Estudar, obedecer, ensinar
Em terceiro lugar, devemos praticar a forma mais eficaz do ensino, que é fruto do nosso estudo e da obediência pessoal. Como já foi dito, devemos nos proteger contra a prática de um ensino que esteja desconectado do nosso coração e da nossa própria vida. Esdras dispôs o seu coração para estudar a Palavra. Em seguida, ele a aplicou por meio da própria obediência. Finalmente, ele estava pronto para ensinar aquela mesma verdade aos outros.
Um dos maiores perigos que enfrentamos como conselheiros é criar o hábito de pular o segundo passo, e ir direto do estudo para o ensino. Esse é um atalho devastador! Nós não somente ignoramos o progresso pessoal em nossa santificação, mas fazemos com que o nosso ensino não seja muito mais do que palavras vazias – palavras que saem de nossos lábios sem nenhuma paixão, em vez de fluir graciosamente de uma fonte de graça da qual nós mesmos já bebemos. Jesus ensinou um truísmo que devemos considerar humildemente: “O discípulo não está acima do seu mestre, mas todo aquele que for bem preparado será como o seu mestre” (Lc 6.40). Aqueles a quem aconselhamos com a Palavra serão mais ajudados quando o nosso exemplo cruza-se com a verdade que ensinamos. Lembremos, portanto, a prioridade que o Senhor atribui à nossa própria resposta à Sua Palavra, para que a verdade que ensinamos com nossos lábios torne-se ainda mais poderosa à medida que ela é visível pelo nosso exemplo. Que o Senhor cultive em nós um coração que se guarda da hipocrisia e se esforça sinceramente para manter a vida e o ensino intimamente alinhados!

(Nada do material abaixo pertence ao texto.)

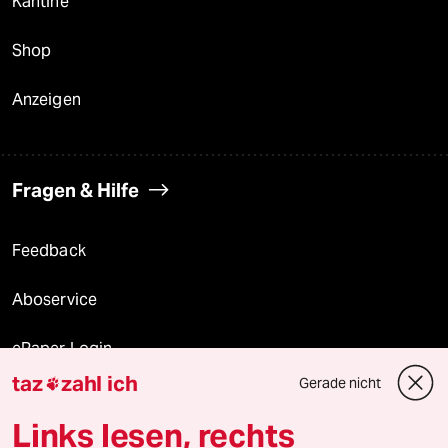
Kantine
Shop
Anzeigen
Fragen & Hilfe
Feedback
Aboservice
ePaper Login
taz
zahl ich
Gerade nicht

Downloads für Abonnierende
Links lesen, rechts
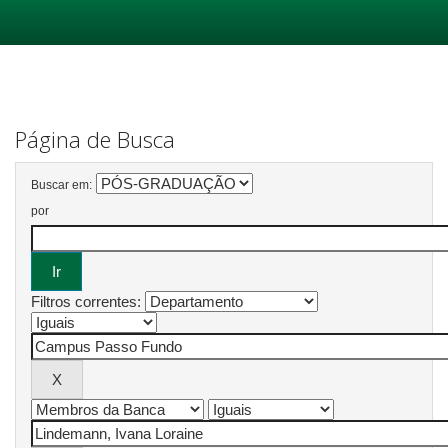
Skip
navigation
Página de Busca
Buscar em:
por
Filtros correntes:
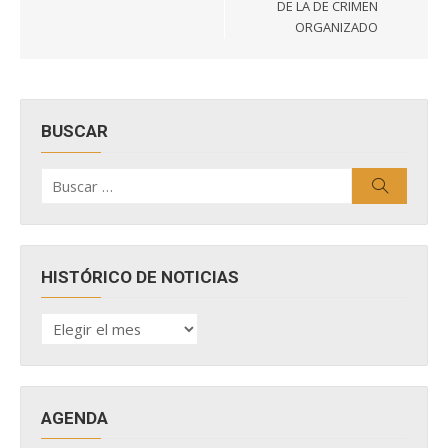
DE LA DE CRIMEN
ORGANIZADO
BUSCAR
Buscar
Buscar
por:
HISTÓRICO DE NOTICIAS
HISTÓRICO
DE
NOTICIAS
AGENDA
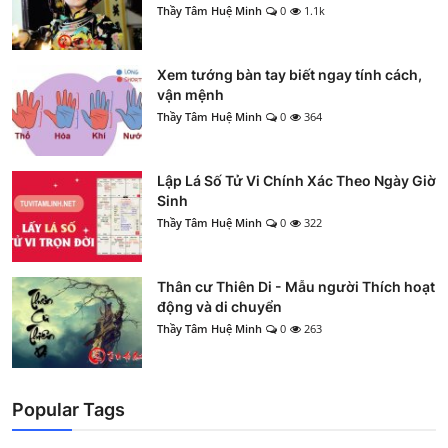
Thầy Tâm Huệ Minh
0
1.1k
Xem tướng bàn tay biết ngay tính cách,
vận mệnh
Thầy Tâm Huệ Minh
0
364
Lập Lá Số Tử Vi Chính Xác Theo Ngày Giờ
Sinh
Thầy Tâm Huệ Minh
0
322
Thân cư Thiên Di - Mẫu người Thích hoạt
động và di chuyển
Thầy Tâm Huệ Minh
0
263
Popular Tags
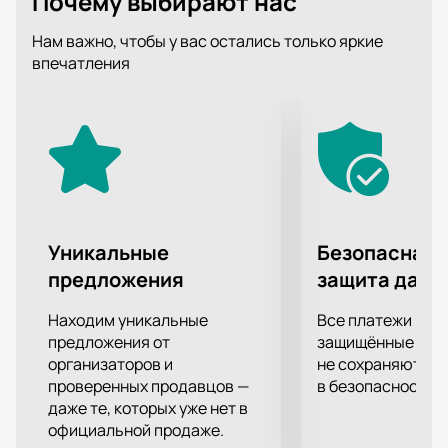
Почему выбирают нас
Summer, Coachella, World Urban Festival, Red Bull
Music, Tomorrowland.
Нам важно, чтобы у вас остались только яркие
Он выпустил 5 альбомов и получил множество
впечатления
престижных наград в музыкальной индустрии,
включая Грэмми за лучший электронный альбом
2022 года.
Выступление Black Coffee в Батуми - это
уникальная возможность посетить одно из самых
ярких событий лета. Не упустите свой шанс!
Уникальные
Безопасная 
предложения
защита данн
Находим уникальные
Все платежи про
предложения от
защищённые шлю
организаторов и
не сохраняются 
проверенных продавцов —
в безопасности.
даже те, которых уже нет в
официальной продаже.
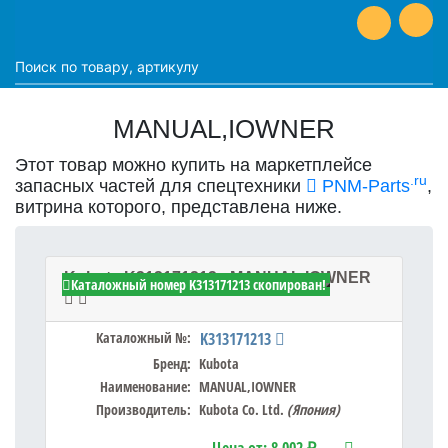
MANUAL,IOWNER
Этот товар можно купить на маркетплейсе
.ru
запасных частей для спецтехники
PNM-Parts
,
витрина которого, представлена ниже.
Kubota K313171213 - MANUAL,IOWNER
Каталожный номер K313171213 скопирован!
Каталожный №:
K313171213
Бренд:
Kubota
Наименование:
MANUAL,IOWNER
Производитель:
Kubota Co. Ltd.
(Япония)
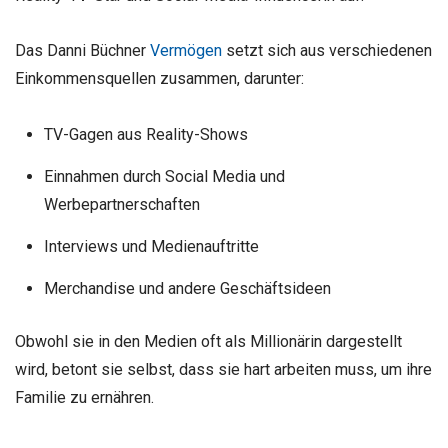
Das Danni Büchner
Vermögen
setzt sich aus verschiedenen
Einkommensquellen zusammen, darunter:
TV-Gagen aus Reality-Shows
Einnahmen durch Social Media und
Werbepartnerschaften
Interviews und Medienauftritte
Merchandise und andere Geschäftsideen
Obwohl sie in den Medien oft als Millionärin dargestellt
wird, betont sie selbst, dass sie hart arbeiten muss, um ihre
Familie zu ernähren.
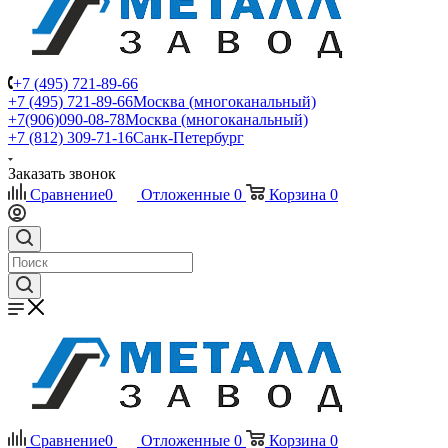
+7 (495) 721-89-66
+7 (495) 721-89-66
Москва (многоканальный)
+7(906)090-08-78
Москва (многоканальный)
+7 (812) 309-71-16
Санк-Петербург
Заказать звонок
Сравнение
0
Отложенные
0
Корзина
0
Сравнение
0
Отложенные
0
Корзина
0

O chamado daqueles que ensinam a Bíblia, independentemente do contexto, é elevado, santo e desafiador. No entanto, encontramos em Esdras um exemplo fiel, digno de ser seguido. Guardemo-nos de ser meros distribuidores de trechos bíblicos, pessoas negligentes em aplica-los à própria vida. Em vez disso, disponhamos nosso coração para estudar a Lei do Senhor, para cumpri-la, e para ensinar os mandamentos de Deus àqueles que Ele conduz até nós.
Perguntas para reflexão
Você está estudando e aplicando a Palavra de Deus à sua vida de forma consistente ou está vivendo apenas uma farsa?
Como o seu aconselhamento é afetado nas épocas em que você não aplica as Escrituras regularmente à sua vida e deixa de praticá-las obedientemente?